» PROBLEM
Once you reach the line with "FLAC 24-bit 96 kHz £21.60" below, copy each line exactly, stopping after the line with "Watch Football", and skip any pictures.

» RECORDS FOR THIS EXERCISE
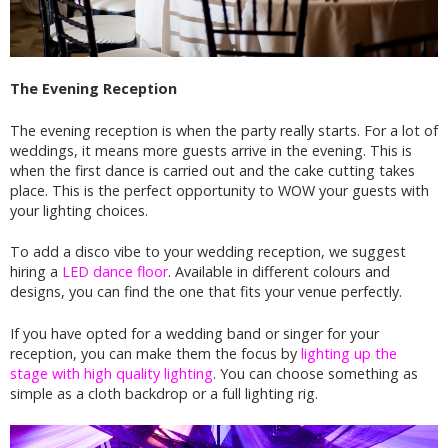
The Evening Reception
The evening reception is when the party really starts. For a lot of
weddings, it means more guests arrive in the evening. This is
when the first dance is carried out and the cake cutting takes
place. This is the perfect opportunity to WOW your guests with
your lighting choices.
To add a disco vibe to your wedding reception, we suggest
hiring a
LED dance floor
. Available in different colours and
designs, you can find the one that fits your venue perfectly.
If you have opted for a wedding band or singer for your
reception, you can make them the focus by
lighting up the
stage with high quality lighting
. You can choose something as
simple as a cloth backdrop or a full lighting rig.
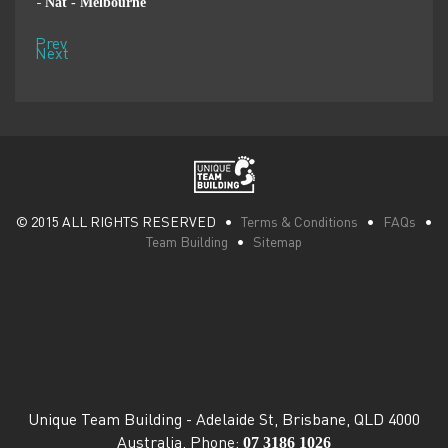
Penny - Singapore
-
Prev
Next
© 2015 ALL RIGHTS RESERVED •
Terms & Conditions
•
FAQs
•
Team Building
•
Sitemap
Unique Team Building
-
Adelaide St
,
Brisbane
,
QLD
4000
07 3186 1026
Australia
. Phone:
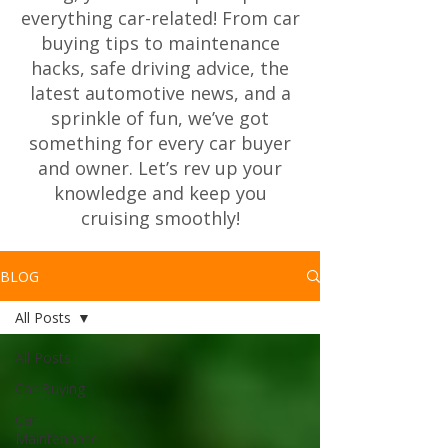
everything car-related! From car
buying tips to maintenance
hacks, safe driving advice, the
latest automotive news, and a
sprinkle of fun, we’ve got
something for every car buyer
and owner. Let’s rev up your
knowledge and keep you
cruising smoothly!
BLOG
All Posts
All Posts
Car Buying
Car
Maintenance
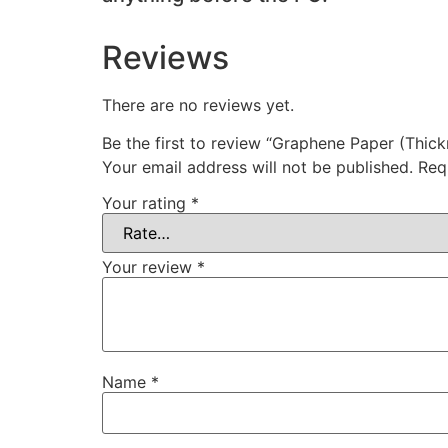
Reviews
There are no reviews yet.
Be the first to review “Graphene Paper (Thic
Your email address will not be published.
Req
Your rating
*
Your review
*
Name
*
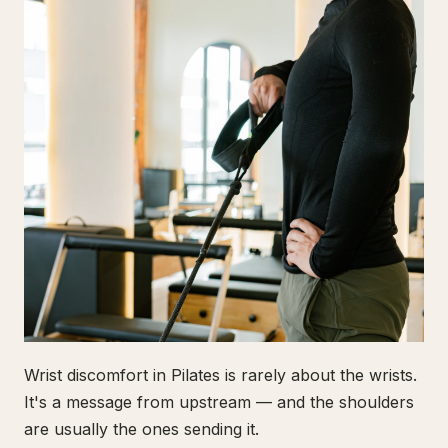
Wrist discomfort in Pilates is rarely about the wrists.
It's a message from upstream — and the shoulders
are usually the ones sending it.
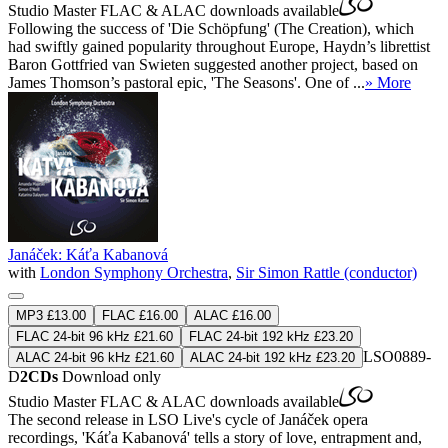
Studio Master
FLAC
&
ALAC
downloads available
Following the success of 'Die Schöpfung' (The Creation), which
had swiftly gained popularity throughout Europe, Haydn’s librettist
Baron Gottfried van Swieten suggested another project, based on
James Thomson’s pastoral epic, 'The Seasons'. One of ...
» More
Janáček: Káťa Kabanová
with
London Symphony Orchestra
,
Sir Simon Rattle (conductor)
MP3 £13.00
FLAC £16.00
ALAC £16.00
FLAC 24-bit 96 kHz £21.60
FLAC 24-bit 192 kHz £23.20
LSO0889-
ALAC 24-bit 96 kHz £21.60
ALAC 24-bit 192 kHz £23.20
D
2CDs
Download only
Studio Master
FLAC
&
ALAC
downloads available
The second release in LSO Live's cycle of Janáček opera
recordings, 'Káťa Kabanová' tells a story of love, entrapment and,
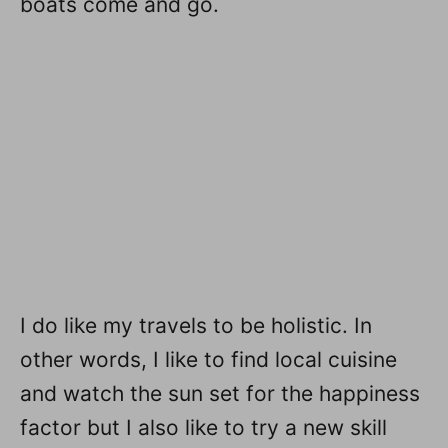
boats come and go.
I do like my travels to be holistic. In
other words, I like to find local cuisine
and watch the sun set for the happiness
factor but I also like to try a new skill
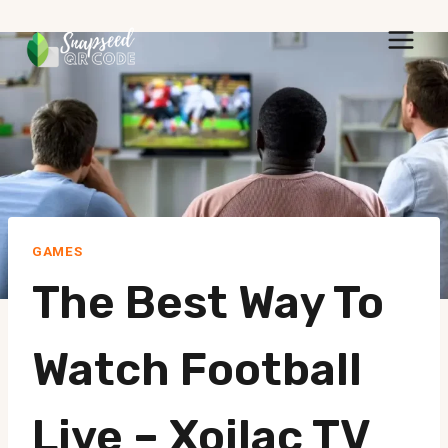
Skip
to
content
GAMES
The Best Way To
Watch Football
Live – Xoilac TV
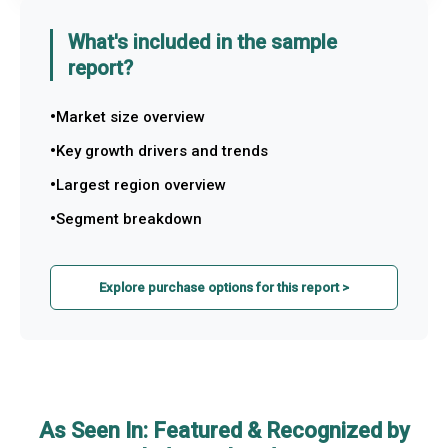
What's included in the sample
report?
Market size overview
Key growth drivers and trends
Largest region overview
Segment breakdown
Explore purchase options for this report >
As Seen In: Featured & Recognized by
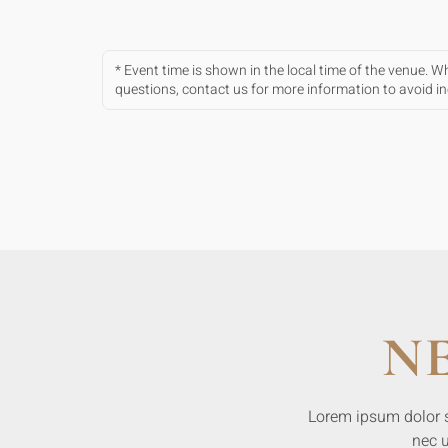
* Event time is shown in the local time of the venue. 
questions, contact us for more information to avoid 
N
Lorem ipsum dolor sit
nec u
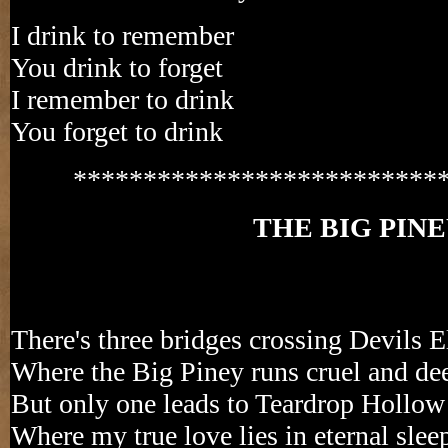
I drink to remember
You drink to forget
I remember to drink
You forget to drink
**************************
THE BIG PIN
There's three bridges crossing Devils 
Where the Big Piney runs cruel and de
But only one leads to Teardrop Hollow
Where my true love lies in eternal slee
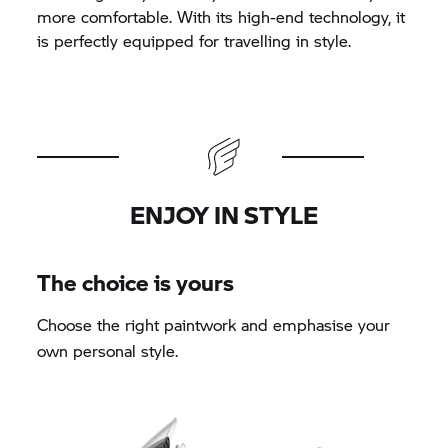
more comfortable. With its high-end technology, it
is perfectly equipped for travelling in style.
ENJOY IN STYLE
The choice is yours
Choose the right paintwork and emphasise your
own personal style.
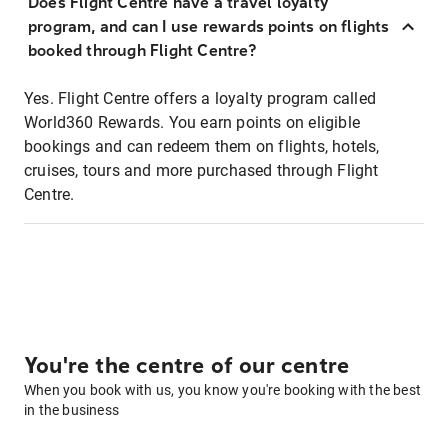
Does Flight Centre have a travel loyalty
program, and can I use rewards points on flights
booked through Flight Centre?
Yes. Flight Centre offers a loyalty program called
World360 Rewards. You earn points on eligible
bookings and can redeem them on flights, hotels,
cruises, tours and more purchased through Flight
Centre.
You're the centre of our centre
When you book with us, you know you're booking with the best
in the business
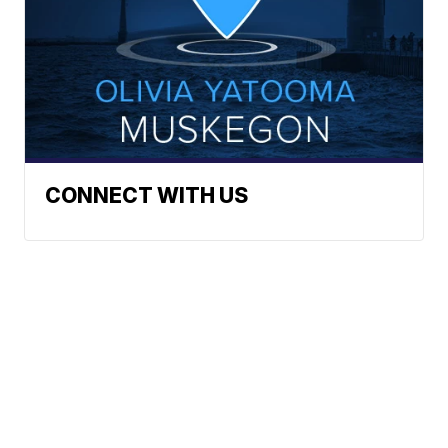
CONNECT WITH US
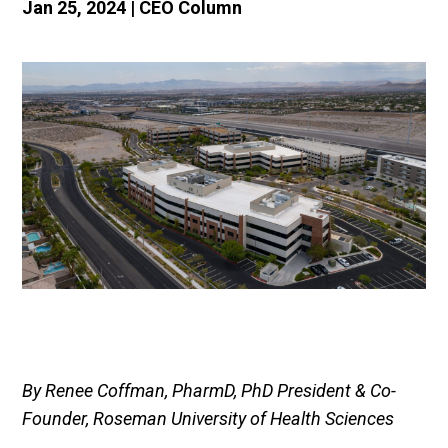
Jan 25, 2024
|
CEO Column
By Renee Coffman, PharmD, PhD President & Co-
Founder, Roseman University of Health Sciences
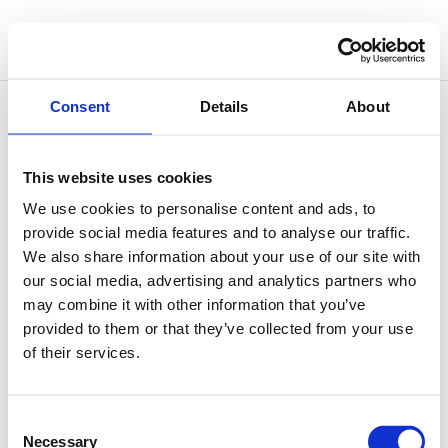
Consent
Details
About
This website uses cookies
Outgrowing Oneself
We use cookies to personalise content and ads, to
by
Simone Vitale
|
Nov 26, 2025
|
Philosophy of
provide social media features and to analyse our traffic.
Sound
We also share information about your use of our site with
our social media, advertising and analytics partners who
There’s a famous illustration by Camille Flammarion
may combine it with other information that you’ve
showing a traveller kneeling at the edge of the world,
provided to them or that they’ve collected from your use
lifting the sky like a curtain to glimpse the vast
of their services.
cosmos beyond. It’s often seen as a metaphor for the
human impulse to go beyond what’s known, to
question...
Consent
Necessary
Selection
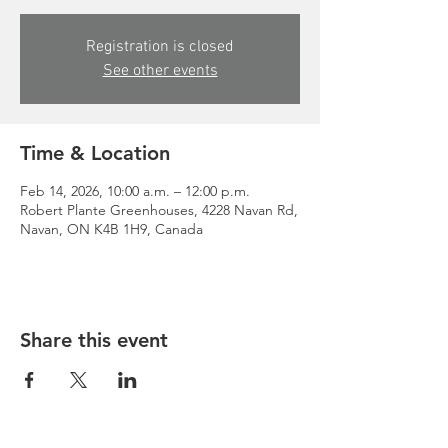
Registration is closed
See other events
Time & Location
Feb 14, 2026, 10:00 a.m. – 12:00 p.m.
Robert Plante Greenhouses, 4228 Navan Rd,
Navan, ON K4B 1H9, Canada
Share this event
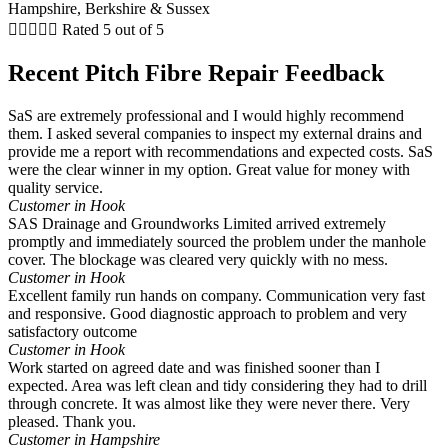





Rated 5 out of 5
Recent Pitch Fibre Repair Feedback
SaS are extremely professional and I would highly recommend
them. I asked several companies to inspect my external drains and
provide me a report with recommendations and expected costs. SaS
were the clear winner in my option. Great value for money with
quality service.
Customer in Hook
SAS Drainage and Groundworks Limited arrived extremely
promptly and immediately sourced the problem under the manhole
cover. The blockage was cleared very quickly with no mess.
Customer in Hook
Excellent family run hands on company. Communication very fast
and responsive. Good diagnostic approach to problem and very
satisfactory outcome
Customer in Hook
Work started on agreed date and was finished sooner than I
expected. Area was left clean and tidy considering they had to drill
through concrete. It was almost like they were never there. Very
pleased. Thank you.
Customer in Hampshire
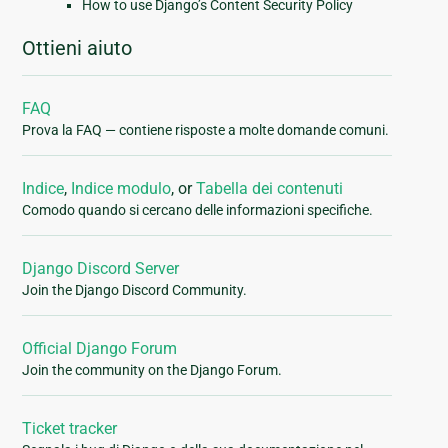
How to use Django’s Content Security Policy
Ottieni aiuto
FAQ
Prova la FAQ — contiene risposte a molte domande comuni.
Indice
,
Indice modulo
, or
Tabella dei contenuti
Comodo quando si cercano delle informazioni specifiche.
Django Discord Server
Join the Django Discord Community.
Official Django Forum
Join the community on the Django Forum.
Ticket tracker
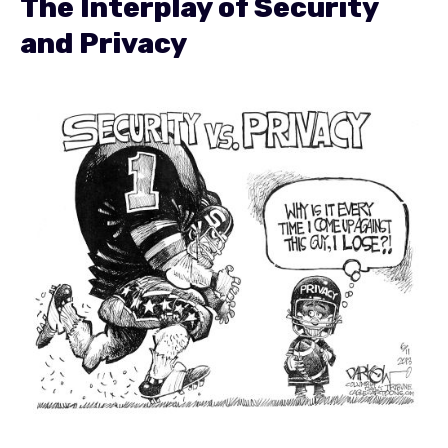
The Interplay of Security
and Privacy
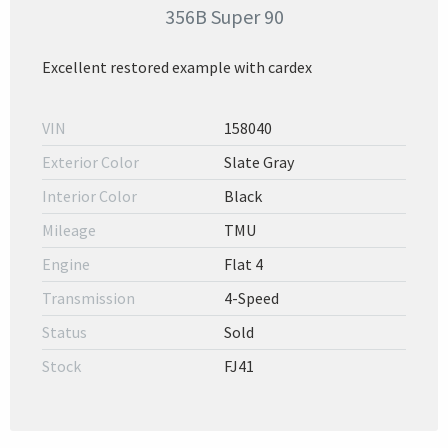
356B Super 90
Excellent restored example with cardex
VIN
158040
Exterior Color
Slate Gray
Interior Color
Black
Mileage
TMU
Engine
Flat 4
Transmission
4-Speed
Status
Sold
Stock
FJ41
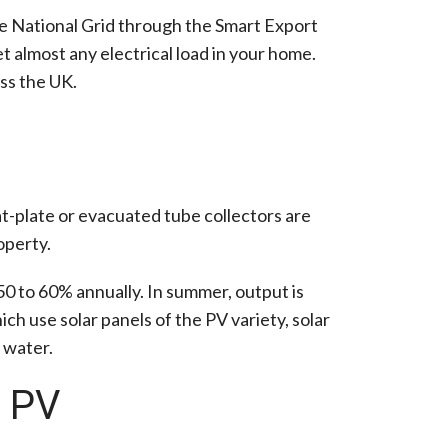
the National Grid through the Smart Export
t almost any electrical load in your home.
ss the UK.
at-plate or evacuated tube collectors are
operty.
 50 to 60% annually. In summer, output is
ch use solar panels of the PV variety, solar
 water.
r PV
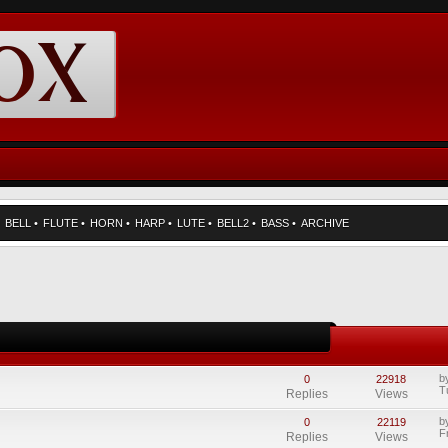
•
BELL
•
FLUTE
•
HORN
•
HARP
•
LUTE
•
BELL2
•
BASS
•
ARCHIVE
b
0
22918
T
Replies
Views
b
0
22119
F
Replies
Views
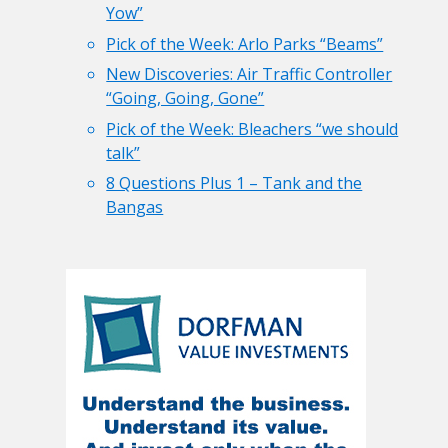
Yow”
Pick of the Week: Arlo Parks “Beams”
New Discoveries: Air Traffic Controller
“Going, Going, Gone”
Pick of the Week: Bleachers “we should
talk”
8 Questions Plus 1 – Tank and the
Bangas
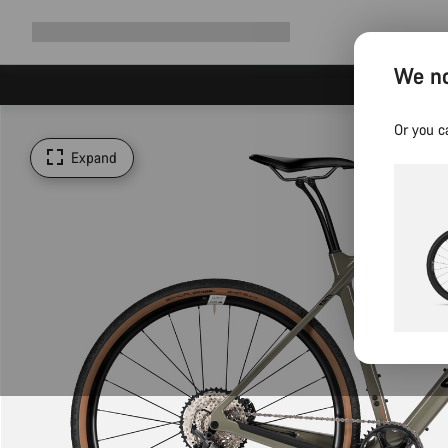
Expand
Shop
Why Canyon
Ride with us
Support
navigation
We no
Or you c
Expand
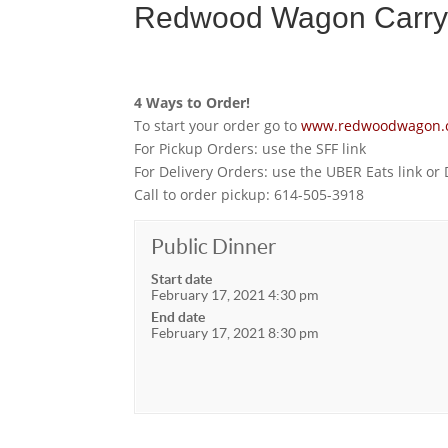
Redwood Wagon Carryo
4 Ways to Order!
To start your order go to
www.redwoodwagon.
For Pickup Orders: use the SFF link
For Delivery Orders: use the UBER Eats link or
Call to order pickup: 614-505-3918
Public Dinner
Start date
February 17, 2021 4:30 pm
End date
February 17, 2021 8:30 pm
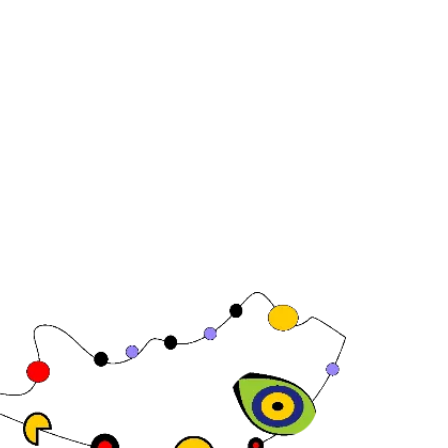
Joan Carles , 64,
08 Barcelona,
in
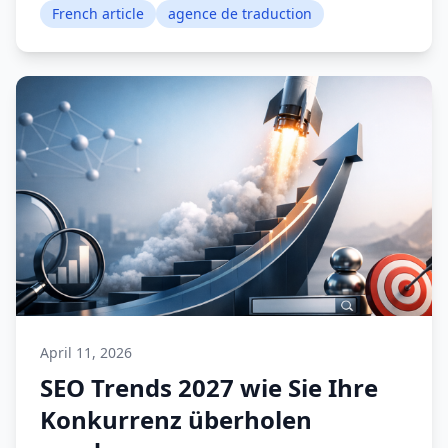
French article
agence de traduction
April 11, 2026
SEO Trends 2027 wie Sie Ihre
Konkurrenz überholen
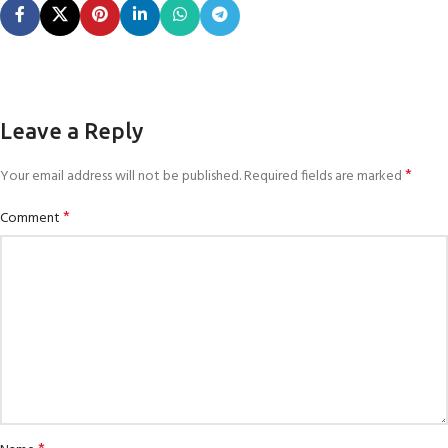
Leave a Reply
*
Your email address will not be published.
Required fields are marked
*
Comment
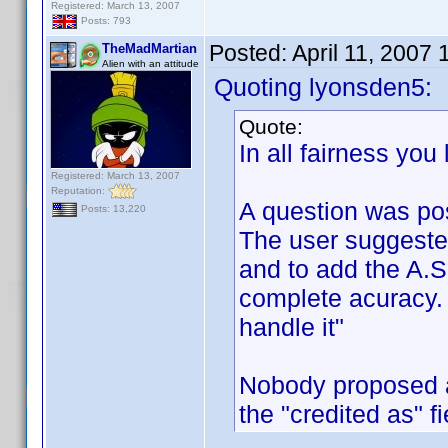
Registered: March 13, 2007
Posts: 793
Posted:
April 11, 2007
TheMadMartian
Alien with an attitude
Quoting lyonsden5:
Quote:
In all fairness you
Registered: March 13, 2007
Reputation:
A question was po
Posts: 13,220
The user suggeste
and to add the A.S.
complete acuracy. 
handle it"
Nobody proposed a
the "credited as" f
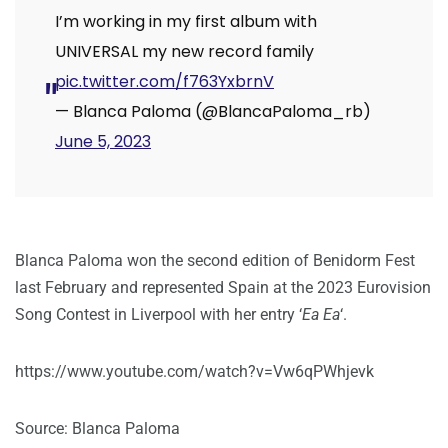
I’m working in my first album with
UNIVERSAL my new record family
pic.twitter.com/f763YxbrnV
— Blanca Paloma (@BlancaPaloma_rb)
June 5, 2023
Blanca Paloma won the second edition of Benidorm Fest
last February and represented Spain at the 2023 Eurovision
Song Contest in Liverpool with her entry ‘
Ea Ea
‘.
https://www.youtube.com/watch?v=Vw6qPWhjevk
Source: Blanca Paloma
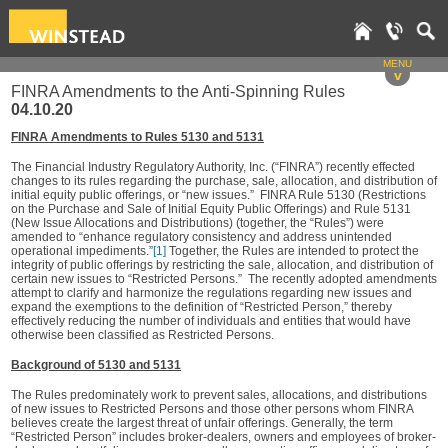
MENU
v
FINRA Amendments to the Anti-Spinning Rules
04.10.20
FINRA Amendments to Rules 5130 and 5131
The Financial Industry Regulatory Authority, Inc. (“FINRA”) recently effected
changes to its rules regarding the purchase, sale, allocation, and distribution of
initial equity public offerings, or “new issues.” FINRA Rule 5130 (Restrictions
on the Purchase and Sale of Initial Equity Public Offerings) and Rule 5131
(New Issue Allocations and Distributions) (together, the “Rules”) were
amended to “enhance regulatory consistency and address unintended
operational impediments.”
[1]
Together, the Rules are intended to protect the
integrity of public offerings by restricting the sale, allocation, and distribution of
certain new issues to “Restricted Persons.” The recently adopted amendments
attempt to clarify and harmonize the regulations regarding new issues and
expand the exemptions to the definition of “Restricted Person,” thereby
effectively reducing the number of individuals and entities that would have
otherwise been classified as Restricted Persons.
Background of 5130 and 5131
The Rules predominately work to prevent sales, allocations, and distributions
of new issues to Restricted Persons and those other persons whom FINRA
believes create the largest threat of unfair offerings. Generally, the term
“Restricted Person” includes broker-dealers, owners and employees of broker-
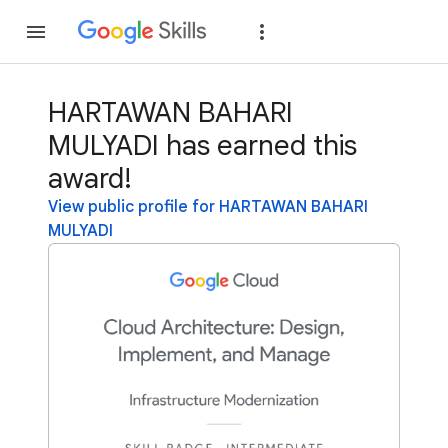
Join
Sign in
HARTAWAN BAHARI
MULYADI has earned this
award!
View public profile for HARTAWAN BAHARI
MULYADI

» ANSWER FOR THIS EXERCISE
FLAC 24-bit 96 kHz £21.60
FLAC 24-bit 192 kHz £23.20
LSO0889-
ALAC 24-bit 96 kHz £21.60
ALAC 24-bit 192 kHz £23.20
D
2CDs
Download only
Studio Master
FLAC
&
ALAC
downloads available
The second release in LSO Live's cycle of Janáček opera
recordings, 'Káťa Kabanová' tells a story of love, entrapment and,
boats come and go.
I do like my travels to be holistic. In
other words, I like to find local cuisine
and watch the sun set for the happiness
factor but I also like to try a new skill
Skip
to
content
GAMES
The Best Way To
Watch Football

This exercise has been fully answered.